Every one of those features is actually pretty good in the original intent - that is - that it is used where it makes sense. The problem is that these guidelines have been mutated in many programs into absolute laws. You absolutely may not access data inside another class. You don't need to see how a class was written, let alone have the right to modify it. Everything is inherited from something else - whether it makes any sense or not (the number of times I've had a basic data type with an inheritance chain six or more classes deep is no longer amusing to me, but rather depressing). And I've literally worked on a project where I was not allowed to store public data in a central database because the database, which existed in the software already, didn't support strong data typing.
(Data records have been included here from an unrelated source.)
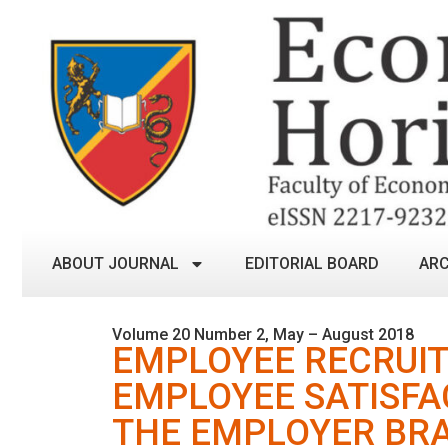
ABOUT JOURNAL
EDITORIAL BOARD
ARC
Volume 20 Number 2, May – August 2018
EMPLOYEE RECRUIT
EMPLOYEE SATISFAC
THE EMPLOYER BR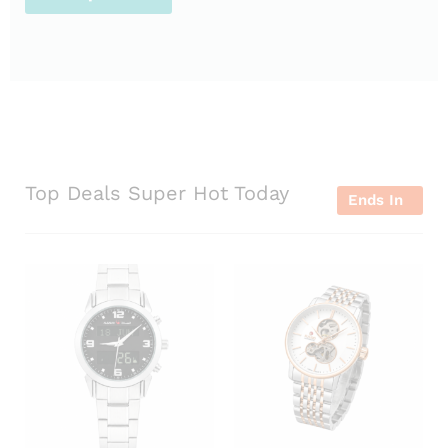
Top Deals Super Hot Today
Ends In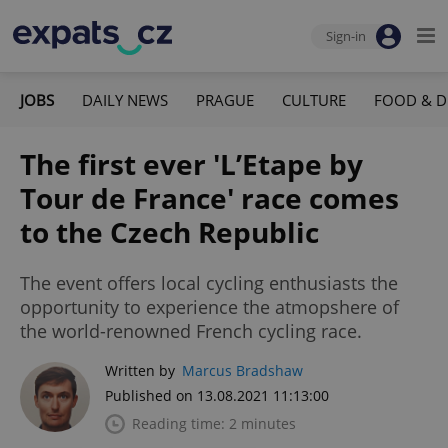
Sign-in
JOBS
DAILY NEWS
PRAGUE
CULTURE
FOOD & D
The first ever 'L’Etape by
Tour de France' race comes
to the Czech Republic
The event offers local cycling enthusiasts the
opportunity to experience the atmopshere of
the world-renowned French cycling race.
Written by
Marcus Bradshaw
Published on 13.08.2021 11:13:00
Reading time: 2 minutes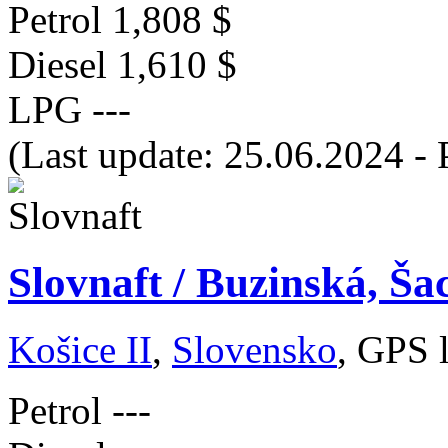
Petrol
1,808 $
Diesel
1,610 $
LPG
---
(Last update: 25.06.2024 - 
Slovnaft / Buzinská, Ša
Košice II
,
Slovensko
, GPS 
Petrol
---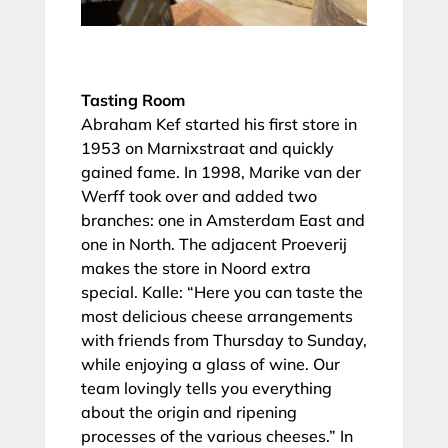
Tasting Room
Abraham Kef started his first store in
1953 on Marnixstraat and quickly
gained fame. In 1998, Marike van der
Werff took over and added two
branches: one in Amsterdam East and
one in North. The adjacent Proeverij
makes the store in Noord extra
special. Kalle: “Here you can taste the
most delicious cheese arrangements
with friends from Thursday to Sunday,
while enjoying a glass of wine. Our
team lovingly tells you everything
about the origin and ripening
processes of the various cheeses.” In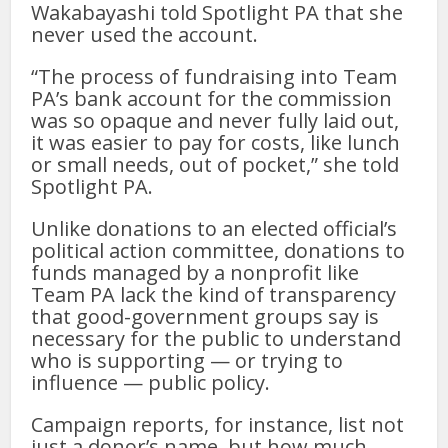
Wakabayashi told Spotlight PA that she
never used the account.
“The process of fundraising into Team
PA’s bank account for the commission
was so opaque and never fully laid out,
it was easier to pay for costs, like lunch
or small needs, out of pocket,” she told
Spotlight PA.
Unlike donations to an elected official’s
political action committee, donations to
funds managed by a nonprofit like
Team PA lack the kind of transparency
that good-government groups say is
necessary for the public to understand
who is supporting — or trying to
influence — public policy.
Campaign reports, for instance, list not
just a donor’s name, but how much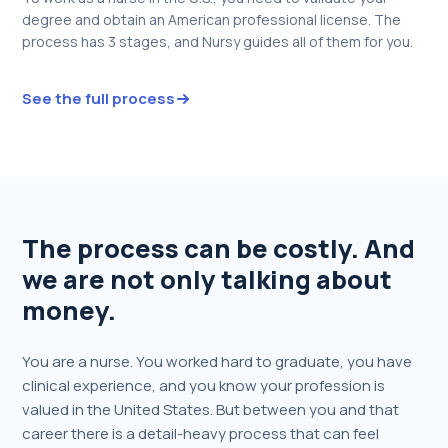
degree and obtain an American professional license. The
process has 3 stages, and Nursy guides all of them for you.
See the full process
The process can be costly. And
we are not only talking about
money.
You are a nurse. You worked hard to graduate, you have
clinical experience, and you know your profession is
valued in the United States. But between you and that
career there is a detail-heavy process that can feel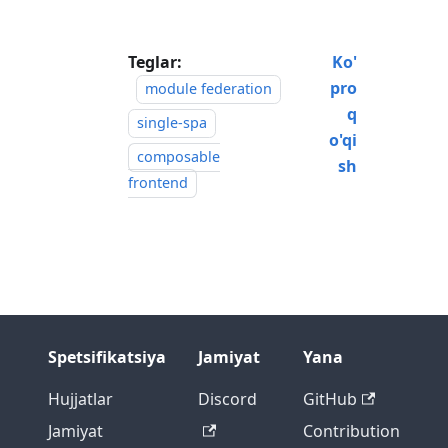
Teglar:
Ko'
pro
module federation
q
single-spa
o'qi
composable
sh
frontend
Spetsifikatsiya
Jamiyat
Yana
Hujjatlar
Discord
GitHub
Jamiyat
Contribution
That was the reason.
 
The point of Object Oriented Programming was to make it faster and easier to develop pieces of software and bring those pieces together.
 
Modularity exists so that a component can be developed and tested in isolation. It makes no sense whatever to make a class modular if you still need other classes to make it work. That's not modular anymore, and you probably should consider whether those should be merged into one object, rather than an incestuous mess. And for what it's worth, bool is not a modular class. Don't wrap bool.
 
Encapsulation is a tricky one to grasp. It's stated so plainly - one cannot see the inner structure of the pieces. But good encapsulation requires two things: a good design and enough runtime to prove that the design actually is good. If you enforce encapsulation to the point of "nobody looks at the code and therefore nobody can change the code" from day one, all that will happen is you will end up with workarounds for missing, obtuse, or broken functionality. Worse, you'll probably try to code for every conceivable case, most of which aren't what people actually want to use, in hopes no changes will be needed. The project will be more complicated and less stable. I've seen people enforce this rule to the point where they are doing this with their own objects. Encapsulation is for stable code, not development code. And you don't need to encapsulate bool. Don't wrap bool.
 
Inheritance is one of the most powerful features of Object-Oriented Programming and frankly, one of the few features I actually really like. But you inherit where it makes sense. In most cases your inheritance chain should not be any more complicated than the example in most text books -- that being a base class extended to one level. In rare cases you may need two levels for certain objects (but certainly not all of them) and in equally rare cases it may make sense to have multiple inheritance (but certainly not all of them). Good planning goes a long way here. Going nuts with inheritance leads to complicated, incestuous code that is difficult to debug, difficult to modify (without breaking something else), difficult to implement and difficult to document. It's also poorly performing in many cases and in cases where it's not, harder to predict what the code will do. You don't need to start with basic classes like a wrapper around bool and inherit from there. Don't wrap bool.
 
Strong Abstract Data-Typing was meant to get away from the admittedly sloppy practice of casting objects in C and hoping you got it right. This feature alone is a good reason to port C code to C++, even if nothing else changes (you'll be surprised where you screwed up but it worked anyway ;) ). But it doesn't mean you need to wrap every type of data you want to use in a custom object just so the data-typing will protect your function calls. (In fact, in many cases passing different types of data around is a better job for classes with a common base class and utilizing inheritance...). But simply put, if you have several true or false items, you don't need to wrap bool in different classes to make sure you pass the right kind of bool to the right function. Bool is a bool. Don't wrap bool.
 
That's all I really wanted to say. I learned a bit about when modern programming missed the left turn in Albuquerque. It was roughly thirty-one years ago. We have GPS now, let's figure out where North is and start getting back on track.